Wang’s drama plays out in a city in the throes of social ferment. This transpires in turmoil in the background or in views of a changing cityscape. In subtle ways, the filmmaker’s locations bring home many of his thematic points -- an aerial tram moving warily across the harbor, the closed-in quarters in the old city compared with wide open building undergoing construction, a refuse-strewn riverfront contrasted with a beach with boats bobbing freely in the waves.
Then there is Mathieu Amalric’s “On Tour.”
Let’s salute the festival’s artistic director, Thierry Fremaux, for his loyalty to industry pals who have delivered worthy films time after time, in this case actor Amalric, who has presented nine previous films at Cannes, all as an actor. By why embarrass a friend by putting such an inauthentic film as “On Tour” (“Tournee”), Amalric’s first time in Cannes as a director, into competition? Why not a special screening?
The emotions are prefabricated, the drama is false and the situation itself is ludicrous, as even Amalric seemly admitted in an interview this week in The Hollywood Reporter.
The film is about a former French TV producer (Amalric) who returns to France from an apparently disastrous foray into America.
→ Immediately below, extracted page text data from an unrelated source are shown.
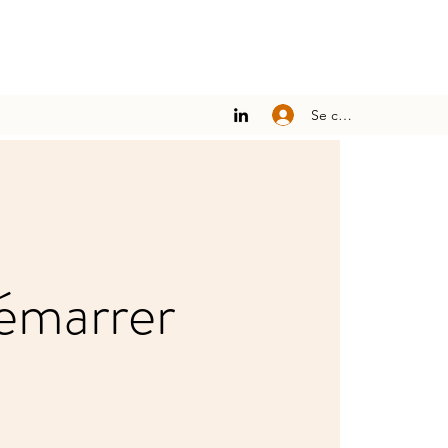
Se connecter
démarrer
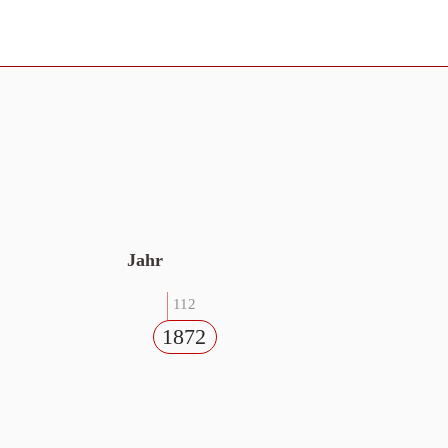
Jahr
112
1872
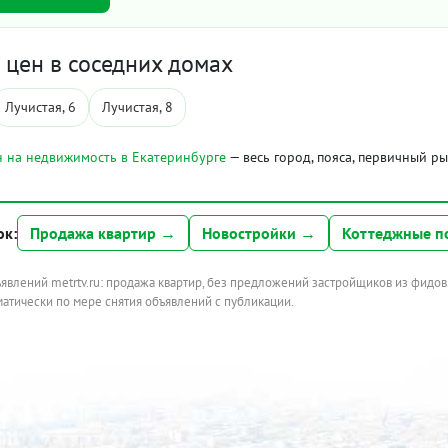
цен в соседних домах
Лучистая, 6
Лучистая, 8
 на недвижимость в Екатеринбурге
— весь город, пояса, первичный р
ок:
Продажа квартир →
Новостройки →
Коттеджные п
ъявлений metrtv.ru: продажа квартир, без предложений застройщиков из фидов
атически по мере снятия объявлений с публикации.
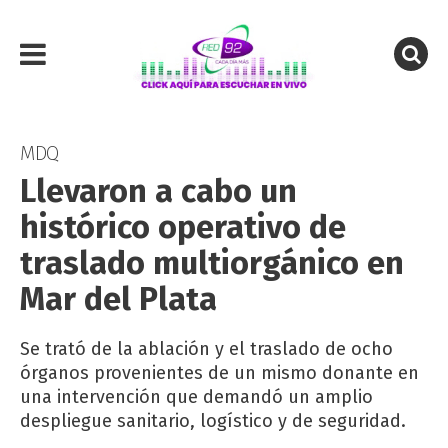
MDQ
Llevaron a cabo un
histórico operativo de
traslado multiorgánico en
Mar del Plata
Se trató de la ablación y el traslado de ocho
órganos provenientes de un mismo donante en
una intervención que demandó un amplio
despliegue sanitario, logístico y de seguridad.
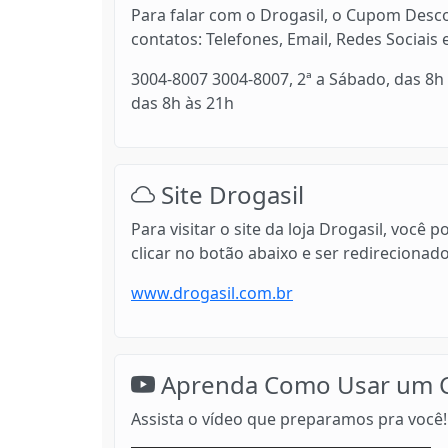
Para falar com o Drogasil, o Cupom Desco
contatos: Telefones, Email, Redes Sociais 
3004-8007 3004-8007, 2ª a Sábado, das 8h
das 8h às 21h
Site Drogasil
Para visitar o site da loja Drogasil, voc
clicar no botão abaixo e ser redirecionad
www.drogasil.com.br
Aprenda Como Usar um C
Assista o vídeo que preparamos pra você!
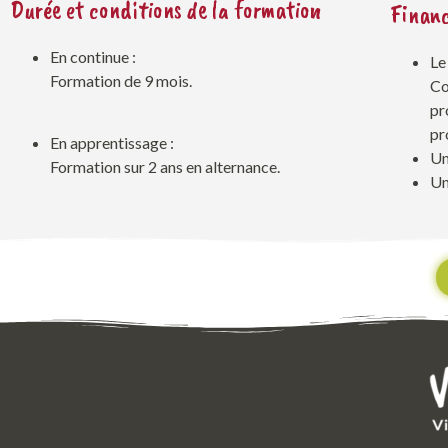
Durée et conditions de la formation
Finan
En continue :
Le
Formation de 9 mois.
Co
pr
pr
En apprentissage :
Un
Formation sur 2 ans en alternance.
Un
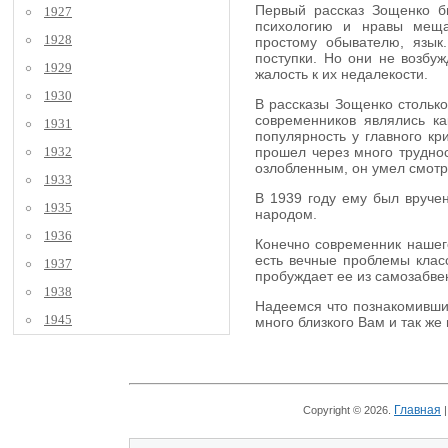
Первый рассказ Зощенко бы
1927
психологию и нравы мещан
1928
простому обывателю, язык
поступки. Но они не возбуж
1929
жалость к их недалекости.
1930
В рассказы Зощенко столько
современников являлись к
1931
популярность у главного кр
1932
прошел через много труднос
озлобленным, он умел смотре
1933
В 1939 году ему был вручен
1935
народом.
1936
Конечно современник нашего
есть вечные проблемы класс
1937
пробуждает ее из самозабве
1938
Надеемся что познакомившис
1945
много близкого Вам и так же
Главная
Copyright © 2026.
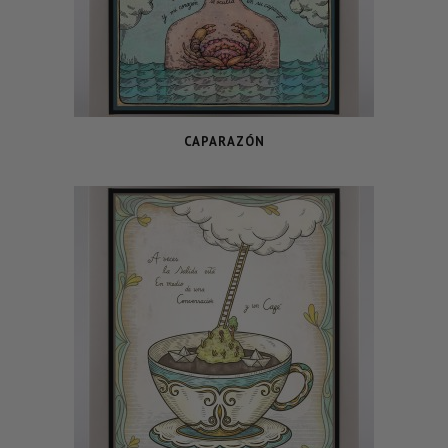
CAPARAZÓN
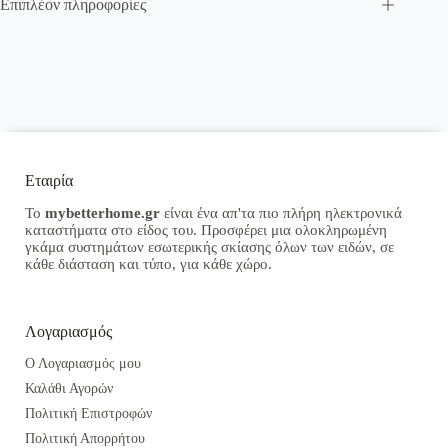
Επιπλέον πληροφορίες
Εταιρία
Το
mybetterhome.gr
είναι ένα απ'τα πιο πλήρη ηλεκτρονικά
καταστήματα στο είδος του. Προσφέρει μια ολοκληρωμένη
γκάμα συστημάτων εσωτερικής σκίασης όλων των ειδών, σε
κάθε διάσταση και τύπο, για κάθε χώρο.
Λογαριασμός
Ο Λογαριασμός μου
Καλάθι Αγορών
Πολιτική Επιστροφών
Πολιτική Απορρήτου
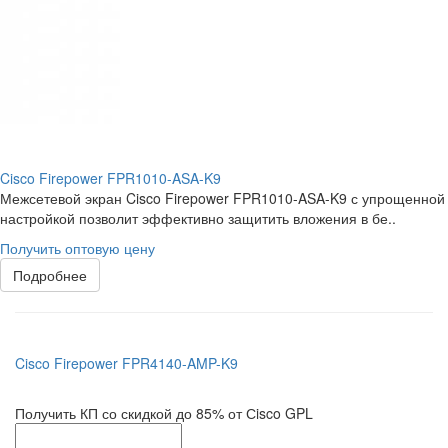
Cisco Firepower FPR1010-ASA-K9
Межсетевой экран Cisco Firepower FPR1010-ASA-K9 с упрощенной
настройкой позволит эффективно защитить вложения в бе..
Получить оптовую цену
Подробнее
Cisco Firepower FPR4140-AMP-K9
Получить КП со скидкой до 85% от Сisco GPL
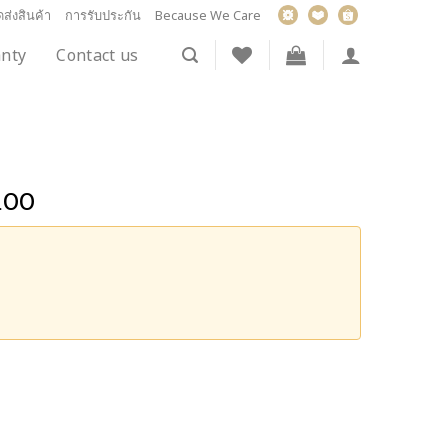
ส่งสินค้า
การรับประกัน
Because We Care
nty
Contact us
.00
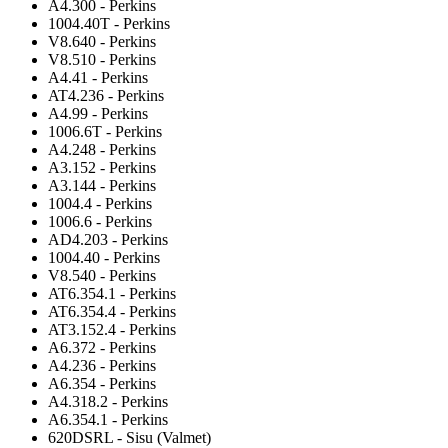
A4.300 - Perkins
1004.40T - Perkins
V8.640 - Perkins
V8.510 - Perkins
A4.41 - Perkins
AT4.236 - Perkins
A4.99 - Perkins
1006.6T - Perkins
A4.248 - Perkins
A3.152 - Perkins
A3.144 - Perkins
1004.4 - Perkins
1006.6 - Perkins
AD4.203 - Perkins
1004.40 - Perkins
V8.540 - Perkins
AT6.354.1 - Perkins
AT6.354.4 - Perkins
AT3.152.4 - Perkins
A6.372 - Perkins
A4.236 - Perkins
A6.354 - Perkins
A4.318.2 - Perkins
A6.354.1 - Perkins
620DSRL - Sisu (Valmet)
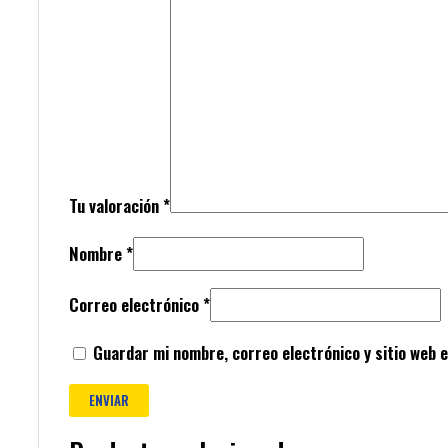
Tu valoración
*
Nombre
*
Correo electrónico
*
Guardar mi nombre, correo electrónico y sitio web 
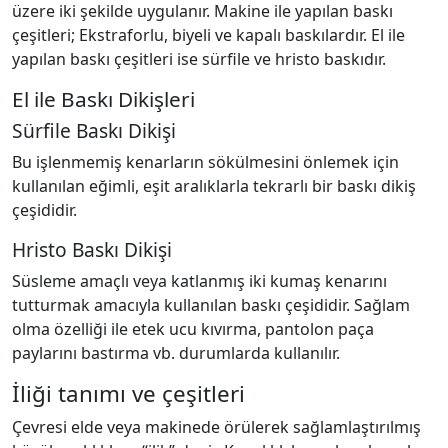
üzere iki şekilde uygulanır. Makine ile yapılan baskı
çeşitleri; Ekstraforlu, biyeli ve kapalı baskılardır. El ile
yapılan baskı çeşitleri ise sürfile ve hristo baskıdır.
El ile Baskı Dikişleri
Sürfile Baskı Dikişi
Bu işlenmemiş kenarların sökülmesini önlemek için
kullanılan eğimli, eşit aralıklarla tekrarlı bir baskı dikiş
çeşididir.
Hristo Baskı Dikişi
Süsleme amaçlı veya katlanmış iki kumaş kenarını
tutturmak amacıyla kullanılan baskı çeşididir. Sağlam
olma özelliği ile etek ucu kıvırma, pantolon paça
paylarını bastırma vb. durumlarda kullanılır.
İliği tanımı ve çeşitleri
Çevresi elde veya makinede örülerek sağlamlaştırılmış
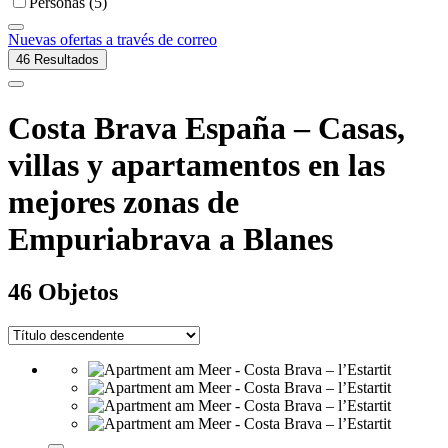
Personas (5)
Nuevas ofertas a través de correo
46
Resultados
Costa Brava España – Casas,
villas y apartamentos en las
mejores zonas de
Empuriabrava a Blanes
46 Objetos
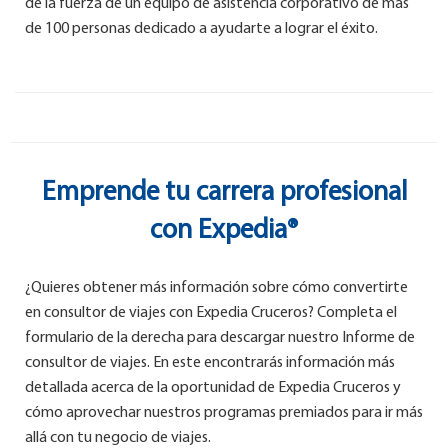
de la fuerza de un equipo de asistencia corporativo de más
de 100 personas dedicado a ayudarte a lograr el éxito.
Emprende tu carrera profesional
con Expedia®
¿Quieres obtener más información sobre cómo convertirte
en consultor de viajes con Expedia Cruceros? Completa el
formulario de la derecha para descargar nuestro Informe de
consultor de viajes. En este encontrarás información más
detallada acerca de la oportunidad de Expedia Cruceros y
cómo aprovechar nuestros programas premiados para ir más
allá con tu negocio de viajes.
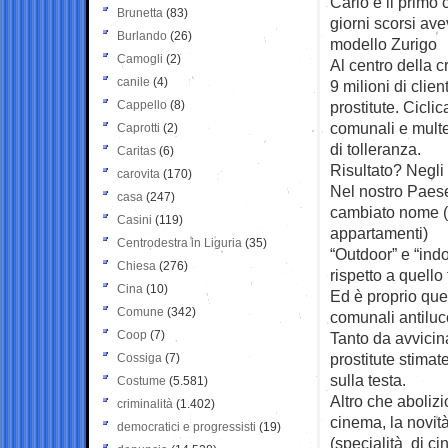
Carlo e il primo 
Brunetta
(83)
giorni scorsi ave
Burlando
(26)
modello Zurigo
Camogli
(2)
Al centro della c
canile
(4)
9 milioni di clien
Cappello
(8)
prostitute. Cicl
comunali e multe
Caprotti
(2)
di tolleranza.
Caritas
(6)
Risultato? Negli 
carovita
(170)
Nel nostro Paes
casa
(247)
cambiato nome (s
Casini
(119)
appartamenti)
Centrodestra in Liguria
(35)
“Outdoor” e “indo
Chiesa
(276)
rispetto a quello
Cina
(10)
Ed è proprio que
Comune
(342)
comunali antiluc
Coop
(7)
Tanto da avvicina
prostitute stimat
Cossiga
(7)
sulla testa.
Costume
(5.581)
Altro che abolizi
criminalità
(1.402)
cinema, la novità
democratici e progressisti
(19)
(specialità di ci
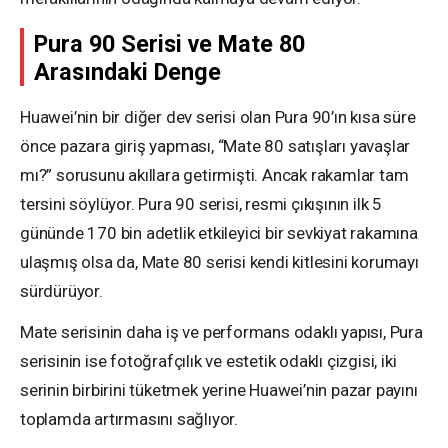
Pura 90 Serisi ve Mate 80
Arasındaki Denge
Huawei’nin bir diğer dev serisi olan Pura 90’ın kısa süre
önce pazara giriş yapması, “Mate 80 satışları yavaşlar
mı?” sorusunu akıllara getirmişti. Ancak rakamlar tam
tersini söylüyor. Pura 90 serisi, resmi çıkışının ilk 5
gününde 170 bin adetlik etkileyici bir sevkiyat rakamına
ulaşmış olsa da, Mate 80 serisi kendi kitlesini korumayı
sürdürüyor.
Mate serisinin daha iş ve performans odaklı yapısı, Pura
serisinin ise fotoğrafçılık ve estetik odaklı çizgisi, iki
serinin birbirini tüketmek yerine Huawei’nin pazar payını
toplamda artırmasını sağlıyor.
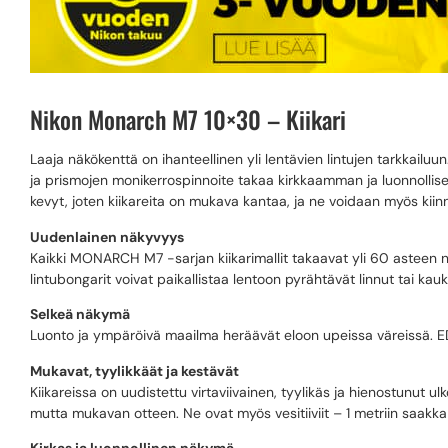
Nikon Monarch M7 10×30 – Kiikari
Laaja näkökenttä on ihanteellinen yli lentävien lintujen tarkkailuu
ja prismojen monikerrospinnoite takaa kirkkaamman ja luonnollisem
kevyt, joten kiikareita on mukava kantaa, ja ne voidaan myös kiinn
Uudenlainen näkyvyys
Kaikki MONARCH M7 -sarjan kiikarimallit takaavat yli 60 aste
lintubongarit voivat paikallistaa lentoon pyrähtävät linnut tai kau
Selkeä näkymä
Luonto ja ympäröivä maailma heräävät eloon upeissa väreissä. ED-las
Mukavat, tyylikkäät ja kestävät
Kiikareissa on uudistettu virtaviivainen, tyylikäs ja hienostunut u
mutta mukavan otteen. Ne ovat myös vesitiiviit – 1 metriin saakka
Kirkas ja luonnollinen näkymä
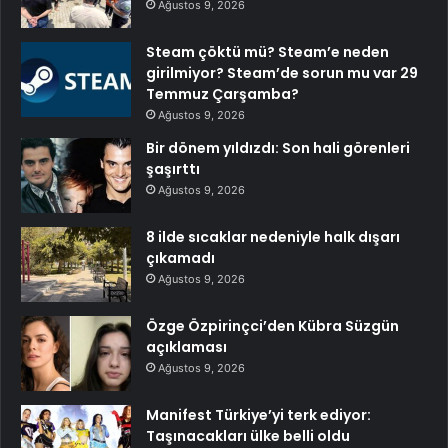
Ağustos 9, 2026
Steam çöktü mü? Steam’e neden
girilmiyor? Steam’de sorun mu var 29
Temmuz Çarşamba?
Ağustos 9, 2026
Bir dönem yıldızdı: Son hali görenleri
şaşırttı
Ağustos 9, 2026
8 ilde sıcaklar nedeniyle halk dışarı
çıkamadı
Ağustos 9, 2026
Özge Özpirinçci’den Kübra Süzgün
açıklaması
Ağustos 9, 2026
Manifest Türkiye’yi terk ediyor:
Taşınacakları ülke belli oldu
He brings with him an aging team of “new burlesque” strip-tease performers for a tour of the coastal provinces.
In discussing his film with THR’s Rebecca Leffler, the director and co-writer admits that this particular performance art is something completely American. “(W)e’ll never have it here in France,” he said.
Then why impose such an alien spectacle, a far cry from the Folies Bergere, on France? The sight of French audiences wildly applauding the crude gyrations of these “girls” never rings true. One comes to admire the fortitude, resilience and bonhomie of these women, but you wonder why Amalric didn’t choose to make his film in America where the story belongs?
More troubling is the soap opera surround his self-pitying character -- his broken marriage, the squabbles within his family and betrayals by old friends that dog him every step of the way. This allows director Amalric to allow his star -- himself -- to overact his way through the movie, in contrast to the natural performances by his curvaceous troupers. Yet the film never finds a reason to exist. From beginning to end it’s contrived and false.